### [Stored data entries]
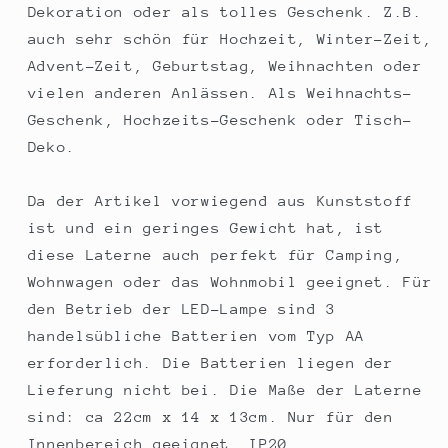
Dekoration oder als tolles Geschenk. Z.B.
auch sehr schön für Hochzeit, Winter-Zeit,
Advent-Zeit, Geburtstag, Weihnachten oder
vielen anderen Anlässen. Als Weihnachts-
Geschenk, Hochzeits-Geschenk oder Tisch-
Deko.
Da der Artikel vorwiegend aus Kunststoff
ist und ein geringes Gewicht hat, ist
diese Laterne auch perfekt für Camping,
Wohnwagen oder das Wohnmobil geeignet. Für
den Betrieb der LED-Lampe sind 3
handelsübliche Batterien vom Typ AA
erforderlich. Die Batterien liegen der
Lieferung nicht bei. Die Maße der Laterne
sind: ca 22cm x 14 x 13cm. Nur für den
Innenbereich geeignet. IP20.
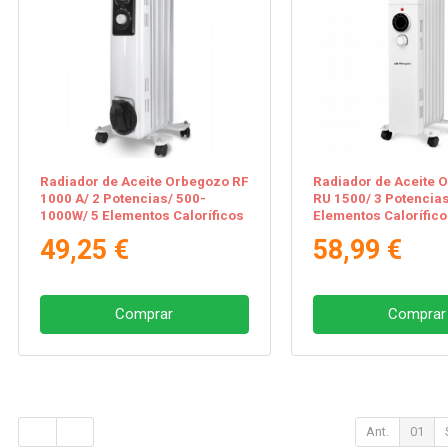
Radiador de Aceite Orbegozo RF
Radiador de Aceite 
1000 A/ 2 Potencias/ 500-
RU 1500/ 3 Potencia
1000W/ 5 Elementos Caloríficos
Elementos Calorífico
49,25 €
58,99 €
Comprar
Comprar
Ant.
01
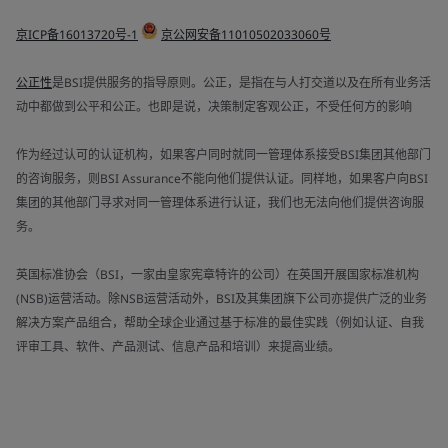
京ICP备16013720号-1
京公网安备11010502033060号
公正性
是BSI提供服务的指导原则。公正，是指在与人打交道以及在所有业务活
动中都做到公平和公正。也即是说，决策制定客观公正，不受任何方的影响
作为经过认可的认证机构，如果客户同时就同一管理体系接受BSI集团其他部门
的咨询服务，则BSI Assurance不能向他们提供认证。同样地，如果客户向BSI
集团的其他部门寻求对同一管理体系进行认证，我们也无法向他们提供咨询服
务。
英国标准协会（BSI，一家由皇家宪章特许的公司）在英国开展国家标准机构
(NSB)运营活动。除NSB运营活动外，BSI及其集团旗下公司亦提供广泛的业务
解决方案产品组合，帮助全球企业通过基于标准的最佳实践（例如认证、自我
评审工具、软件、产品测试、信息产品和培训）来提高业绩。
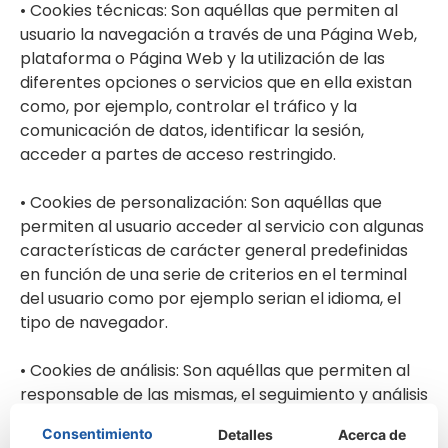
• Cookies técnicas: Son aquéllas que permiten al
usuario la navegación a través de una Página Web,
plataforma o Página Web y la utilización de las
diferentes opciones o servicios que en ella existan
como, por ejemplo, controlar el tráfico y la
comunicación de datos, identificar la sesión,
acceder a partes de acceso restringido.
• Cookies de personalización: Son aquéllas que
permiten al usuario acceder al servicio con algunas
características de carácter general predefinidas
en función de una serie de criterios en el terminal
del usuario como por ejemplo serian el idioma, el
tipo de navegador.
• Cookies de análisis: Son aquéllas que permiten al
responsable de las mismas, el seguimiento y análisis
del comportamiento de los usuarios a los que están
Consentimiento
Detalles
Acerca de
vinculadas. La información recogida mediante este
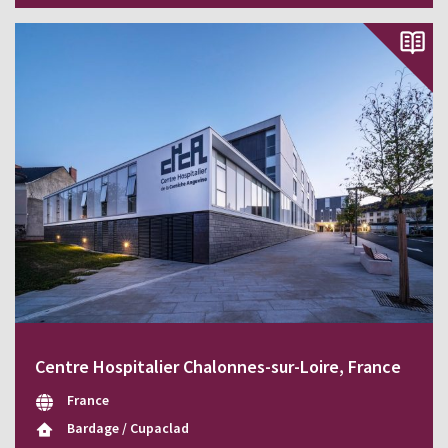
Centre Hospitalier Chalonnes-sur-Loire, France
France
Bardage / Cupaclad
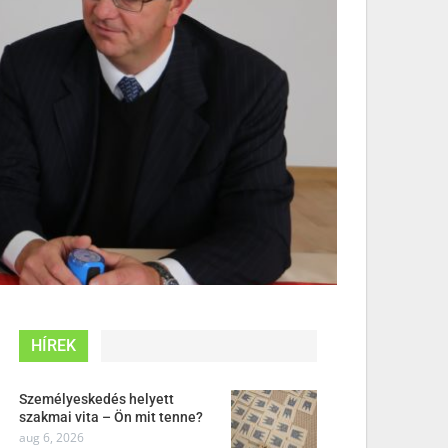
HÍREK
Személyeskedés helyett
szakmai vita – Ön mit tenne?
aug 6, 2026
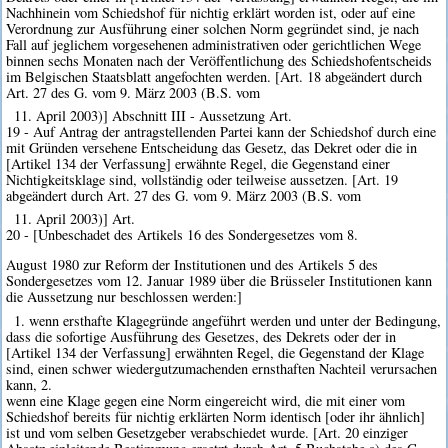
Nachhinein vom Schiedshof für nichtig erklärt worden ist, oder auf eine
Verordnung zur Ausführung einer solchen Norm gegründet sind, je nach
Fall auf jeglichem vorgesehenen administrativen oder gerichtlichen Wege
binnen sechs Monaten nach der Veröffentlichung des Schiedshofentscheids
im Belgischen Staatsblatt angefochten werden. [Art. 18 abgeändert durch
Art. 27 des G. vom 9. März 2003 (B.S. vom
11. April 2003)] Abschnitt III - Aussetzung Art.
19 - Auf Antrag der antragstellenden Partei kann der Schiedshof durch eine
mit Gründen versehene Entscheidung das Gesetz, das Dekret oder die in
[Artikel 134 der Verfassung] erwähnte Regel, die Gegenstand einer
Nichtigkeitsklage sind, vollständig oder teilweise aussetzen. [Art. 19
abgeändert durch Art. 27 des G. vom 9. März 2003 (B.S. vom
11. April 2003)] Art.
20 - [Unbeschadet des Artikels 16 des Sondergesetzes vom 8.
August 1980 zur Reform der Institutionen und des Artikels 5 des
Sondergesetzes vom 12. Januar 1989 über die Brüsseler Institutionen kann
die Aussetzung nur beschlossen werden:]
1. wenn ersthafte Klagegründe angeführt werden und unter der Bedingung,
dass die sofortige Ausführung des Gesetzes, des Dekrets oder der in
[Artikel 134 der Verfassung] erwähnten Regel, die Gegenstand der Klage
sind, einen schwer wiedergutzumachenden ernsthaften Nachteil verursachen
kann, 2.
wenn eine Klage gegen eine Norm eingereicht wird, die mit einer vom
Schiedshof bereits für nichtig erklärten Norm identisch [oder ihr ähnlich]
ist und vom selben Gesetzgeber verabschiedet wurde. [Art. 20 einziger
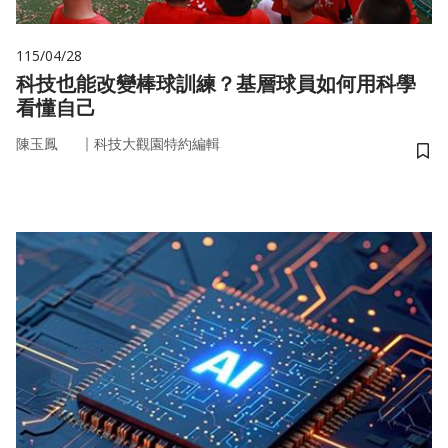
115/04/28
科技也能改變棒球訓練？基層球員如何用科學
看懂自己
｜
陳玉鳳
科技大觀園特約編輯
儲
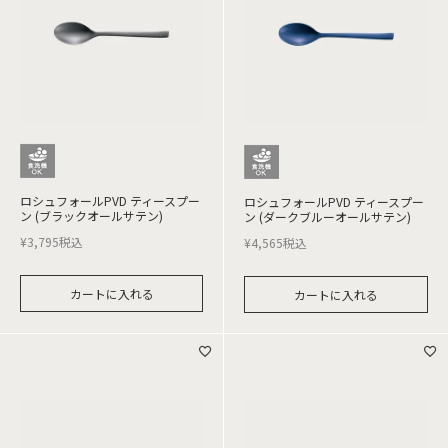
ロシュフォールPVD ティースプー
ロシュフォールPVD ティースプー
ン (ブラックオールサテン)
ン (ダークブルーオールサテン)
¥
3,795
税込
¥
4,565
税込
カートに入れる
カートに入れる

---

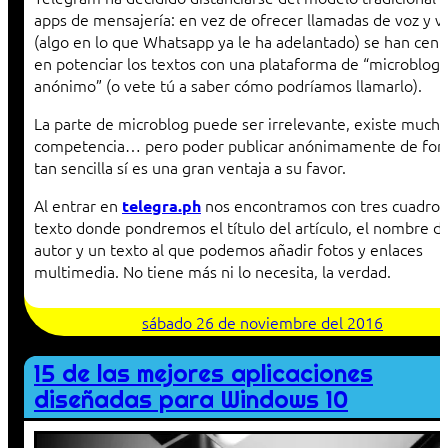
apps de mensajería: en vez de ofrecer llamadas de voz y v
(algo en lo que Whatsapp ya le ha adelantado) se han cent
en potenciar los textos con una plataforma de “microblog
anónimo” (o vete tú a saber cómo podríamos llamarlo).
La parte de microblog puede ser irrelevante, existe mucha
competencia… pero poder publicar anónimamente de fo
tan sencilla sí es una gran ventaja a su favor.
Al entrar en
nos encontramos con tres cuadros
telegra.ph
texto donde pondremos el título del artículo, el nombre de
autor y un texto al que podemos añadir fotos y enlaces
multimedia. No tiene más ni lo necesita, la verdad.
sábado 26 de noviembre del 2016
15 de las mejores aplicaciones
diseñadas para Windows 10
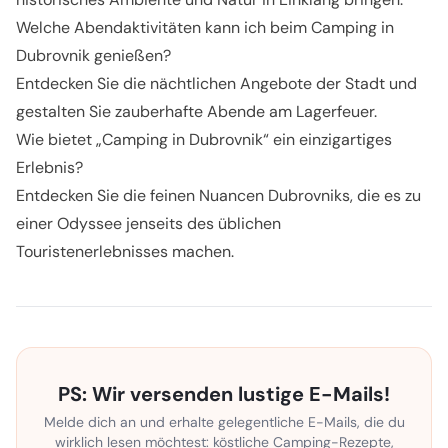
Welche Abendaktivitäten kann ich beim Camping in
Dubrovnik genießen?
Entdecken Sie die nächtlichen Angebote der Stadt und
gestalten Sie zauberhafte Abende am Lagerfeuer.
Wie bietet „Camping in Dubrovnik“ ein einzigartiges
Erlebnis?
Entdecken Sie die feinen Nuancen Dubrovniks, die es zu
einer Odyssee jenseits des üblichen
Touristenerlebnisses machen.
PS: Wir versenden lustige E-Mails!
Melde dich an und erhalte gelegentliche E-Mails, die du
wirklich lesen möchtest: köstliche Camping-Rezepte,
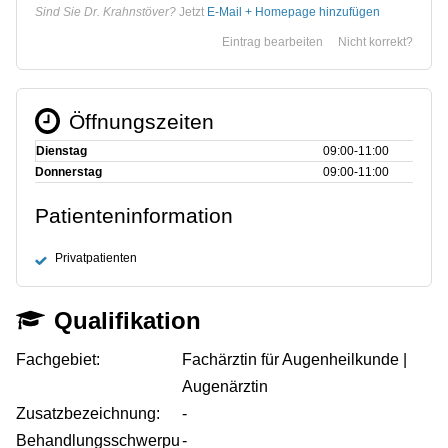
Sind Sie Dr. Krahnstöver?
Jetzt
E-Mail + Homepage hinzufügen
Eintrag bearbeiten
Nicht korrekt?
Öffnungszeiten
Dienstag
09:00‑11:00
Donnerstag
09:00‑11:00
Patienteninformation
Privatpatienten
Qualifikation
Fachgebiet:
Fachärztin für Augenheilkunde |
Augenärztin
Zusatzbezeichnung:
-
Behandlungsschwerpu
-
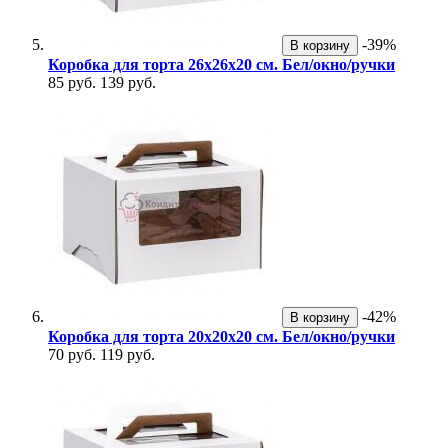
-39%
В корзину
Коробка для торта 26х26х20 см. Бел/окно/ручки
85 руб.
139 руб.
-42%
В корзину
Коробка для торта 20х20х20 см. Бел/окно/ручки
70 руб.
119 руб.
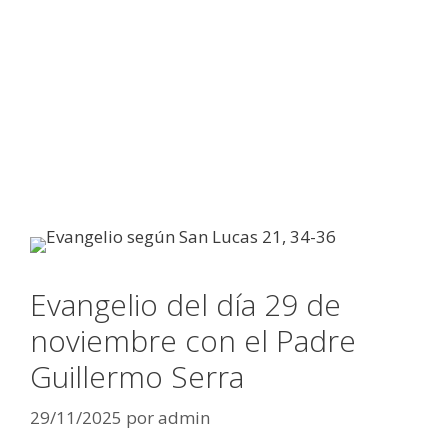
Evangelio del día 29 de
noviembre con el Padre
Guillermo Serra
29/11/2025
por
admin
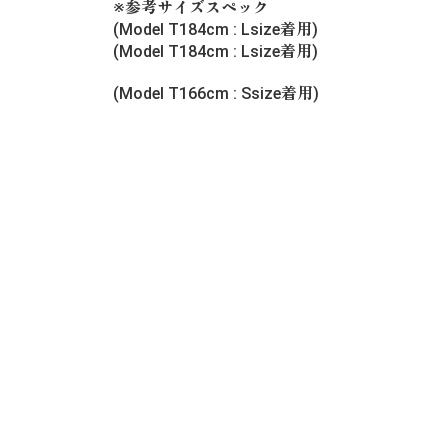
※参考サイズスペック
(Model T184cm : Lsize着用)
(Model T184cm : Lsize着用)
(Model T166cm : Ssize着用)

### [Your instructions]
Your reply is to be the number of lines above in which the word "einer" appears, and nothing else.

### [Completed exercise]
4